> _WORK ITEM_
Below is a listing with pictures. Repeat exactly the lines starting at the one holding "Projektleiter stehen Ihnen gerne mit Rat" and going on through the one holding "Hình thành mạch: để", and leave every picture out.

> _SOURCE INFORMATION_
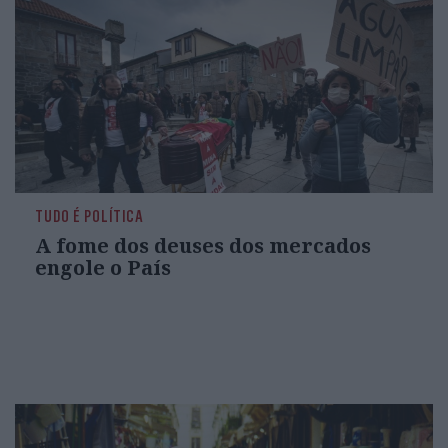
TUDO É POLÍTICA
A fome dos deuses dos mercados
engole o País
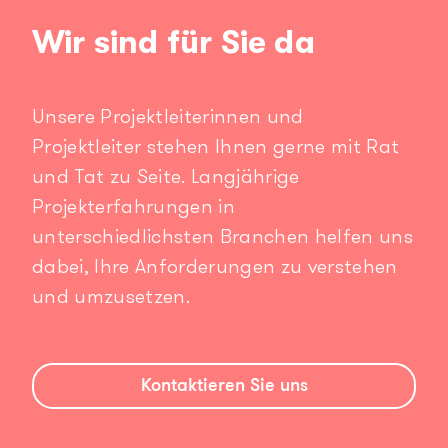
Wir sind für Sie da
Unsere Projektleiterinnen und
Projektleiter stehen Ihnen gerne mit Rat
und Tat zu Seite. Langjährige
Projekterfahrungen in
unterschiedlichsten Branchen helfen uns
dabei, Ihre Anforderungen zu verstehen
und umzusetzen.
Kontaktieren Sie uns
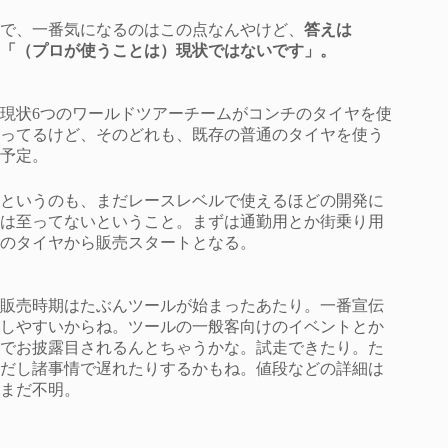
で、一番気になるのはこの点なんやけど、
答えは
「（プロが使うことは）現状ではないです」。
現状6つのワールドツアーチームがコンチのタイヤを使
ってるけど、そのどれも、既存の普通のタイヤを使う
予定。
というのも、まだレースレベルで使えるほどの開発に
は至ってないということ。まずは通勤用とか街乗り用
のタイヤから販売スタートとなる。
販売時期はたぶんツールが始まったあたり。一番宣伝
しやすいからね。ツールの一般客向けのイベントとか
でお披露目されるんとちゃうかな。試走できたり。た
だし諸事情で遅れたりするかもね。値段などの詳細は
まだ不明。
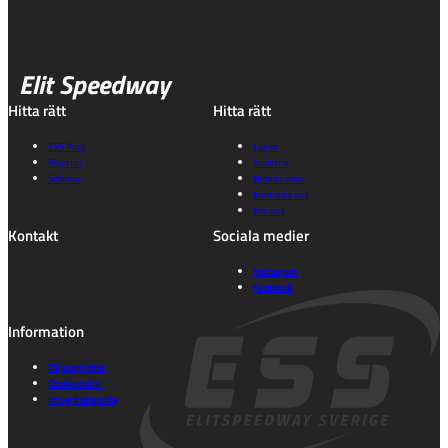
Elit Speedway
Hitta rätt
Hitta rätt
ESS Play
Lagen
Biljetter
Statistik
Schema
Nyhetsarkiv
Kontakta oss
Om oss
Kontakt
Sociala medier
Instagram
Facebook
Information
Tillgänglighet
Cookie policy
Integritetspolicy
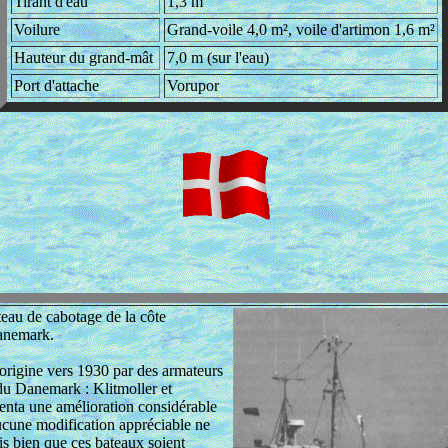
Tirant d'eau
1,3 m
Voilure
Grand-voile 4,0 m², voile d'artimon 1,6 m²
Hauteur du grand-mât
7,0 m (sur l'eau)
Port d'attache
Vorupor
teau de cabotage de la côte
anemark.
 l'origine vers 1930 par des armateurs
 du Danemark : Klitmoller et
senta une amélioration considérable
ucune modification appréciable ne
is bien que ces bateaux soient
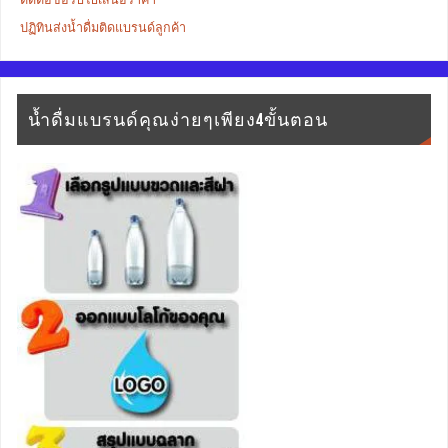
ปฏิทินส่งน้ำดื่มติดแบรนด์ลูกค้า
น้ำดื่มแบรนด์คุณง่ายๆเพียง4ขั้นตอน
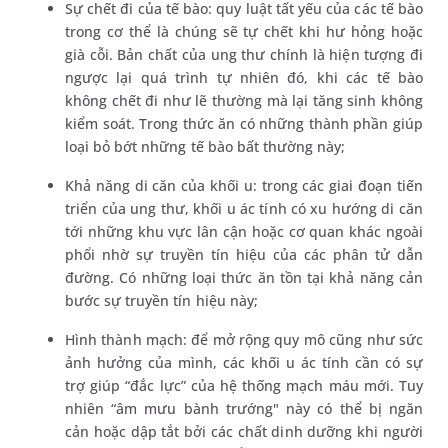
Sự chết đi của tế bào: quy luật tất yếu của các tế bào
trong cơ thể là chúng sẽ tự chết khi hư hỏng hoặc
già cỗi. Bản chất của ung thư chính là hiện tượng đi
ngược lại quá trình tự nhiên đó, khi các tế bào
không chết đi như lẽ thường mà lại tăng sinh không
kiểm soát. Trong thức ăn có những thành phần giúp
loại bỏ bớt những tế bào bất thường này;
Khả năng di căn của khối u: trong các giai đoạn tiến
triển của ung thư, khối u ác tính có xu hướng di căn
tới những khu vực lân cận hoặc cơ quan khác ngoài
phổi nhờ sự truyền tín hiệu của các phân tử dẫn
đường. Có những loại thức ăn tồn tại khả năng cản
bước sự truyền tín hiệu này;
Hình thành mạch: để mở rộng quy mô cũng như sức
ảnh hưởng của mình, các khối u ác tính cần có sự
trợ giúp “đắc lực” của hệ thống mạch máu mới. Tuy
nhiên “âm mưu bành trướng" này có thể bị ngăn
cản hoặc dập tắt bởi các chất dinh dưỡng khi người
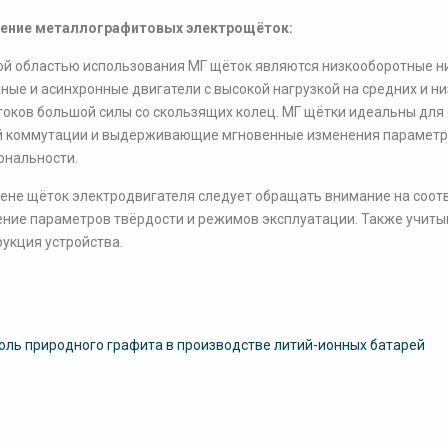
ение металлографитовых электрощёток:
й областью использования МГ щёток являются низкооборотные ни
ные и асинхронные двигатели с высокой нагрузкой на средних и ни
токов большой силы со скользящих колец. МГ щётки идеальны для
 коммутации и выдерживающие мгновенные изменения параметро
ональности.
ене щёток электродвигателя следует обращать внимание на соотв
ние параметров твёрдости и режимов эксплуатации. Также учит
рукция устройства.
вигация
оль природного графита в производстве литий-ионных батарей
исям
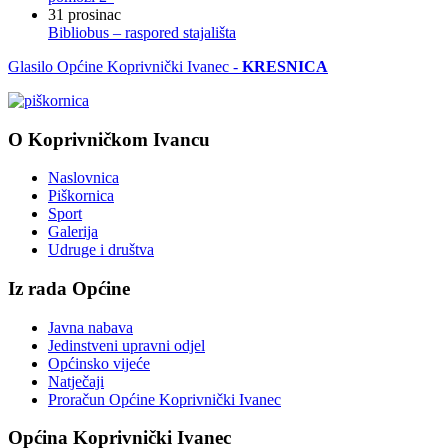
31
prosinac
Bibliobus – raspored stajališta
Glasilo Općine Koprivnički Ivanec -
KRESNICA
O Koprivničkom Ivancu
Naslovnica
Piškornica
Sport
Galerija
Udruge i društva
Iz rada Općine
Javna nabava
Jedinstveni upravni odjel
Općinsko vijeće
Natječaji
Proračun Općine Koprivnički Ivanec
Općina Koprivnički Ivanec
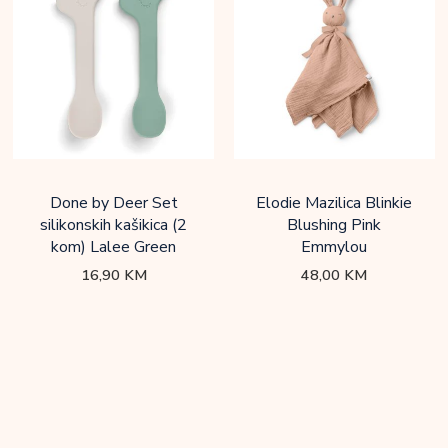
Done by Deer Set
Elodie Mazilica Blinkie
silikonskih kašikica (2
Blushing Pink
kom) Lalee Green
Emmylou
16,90
KM
48,00
KM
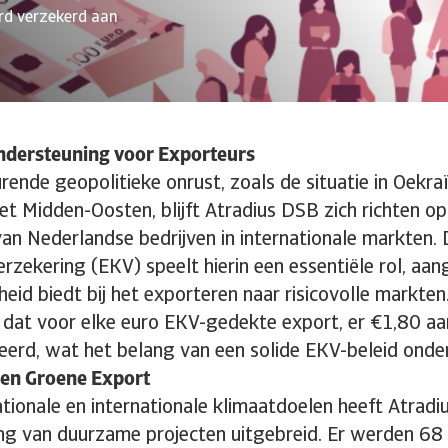
rd verzekerd aan
Ondersteuning voor Exporteurs
ende geopolitieke onrust, zoals de situatie in Oekra
et Midden-Oosten, blijft Atradius DSB zich richten o
van Nederlandse bedrijven in internationale markten.
rzekering (EKV) speelt hierin een essentiële rol, aan
heid biedt bij het exporteren naar risicovolle markten.
 dat voor elke euro EKV-gedekte export, er €1,80 aa
erd, wat het belang van een solide EKV-beleid onder
en Groene Export
nationale en internationale klimaatdoelen heeft Atrad
ng van duurzame projecten uitgebreid. Er werden 68 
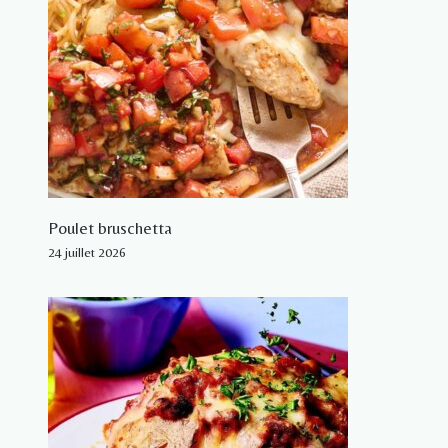
Poulet bruschetta
24 juillet 2026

> _TASK ANSWER_
Projektleiter stehen Ihnen gerne mit Rat
und Tat zu Seite. Langjährige
Projekterfahrungen in
unterschiedlichsten Branchen helfen uns
dabei, Ihre Anforderungen zu verstehen
und umzusetzen.
Kontaktieren Sie uns
で、一番気になるのはこの点なんやけど、
答えは
「（プロが使うことは）現状ではないです」。
現状6つのワールドツアーチームがコンチのタイヤを使
ってるけど、そのどれも、既存の普通のタイヤを使う
予定。
というのも、まだレースレベルで使えるほどの開発に
は至ってないということ。まずは通勤用とか街乗り用
のタイヤから販売スタートとなる。
販売時期はたぶんツールが始まったあたり。一番宣伝
しやすいからね。ツールの一般客向けのイベントとか
でお披露目されるんとちゃうかな。試走できたり。た
だし諸事情で遅れたりするかもね。値段などの詳細は
まだ不明。
Elit Speedway
Hitta rätt
Hitta rätt
ESS Play
Lagen
Biljetter
Statistik
Schema
Nyhetsarkiv
Kontakta oss
Om oss
Kontakt
Sociala medier
Instagram
Facebook
Information
Tillgänglighet
Cookie policy
Integritetspolicy
Tirant d'eau
1,3 m
Voilure
Grand-voile 4,0 m², voile d'artimon 1,6 m²
Hauteur du grand-mât
7,0 m (sur l'eau)
Port d'attache
Vorupor
teau de cabotage de la côte
anemark.
 l'origine vers 1930 par des armateurs
 du Danemark : Klitmoller et
senta une amélioration considérable
ucune modification appréciable ne
is bien que ces bateaux soient
ปฏิทินส่งน้ำดื่มติดแบรนด์ลูกค้า
น้ำดื่มแบรนด์คุณง่ายๆเพียง4ขั้นตอน
Sự chết đi của tế bào: quy luật tất yếu của các tế bào
trong cơ thể là chúng sẽ tự chết khi hư hỏng hoặc
già cỗi. Bản chất của ung thư chính là hiện tượng đi
ngược lại quá trình tự nhiên đó, khi các tế bào
không chết đi như lẽ thường mà lại tăng sinh không
kiểm soát. Trong thức ăn có những thành phần giúp
loại bỏ bớt những tế bào bất thường này;
Khả năng di căn của khối u: trong các giai đoạn tiến
triển của ung thư, khối u ác tính có xu hướng di căn
tới những khu vực lân cận hoặc cơ quan khác ngoài
phổi nhờ sự truyền tín hiệu của các phân tử dẫn
đường. Có những loại thức ăn tồn tại khả năng cản
bước sự truyền tín hiệu này;
Hình thành mạch: để mở rộng quy mô cũng như sức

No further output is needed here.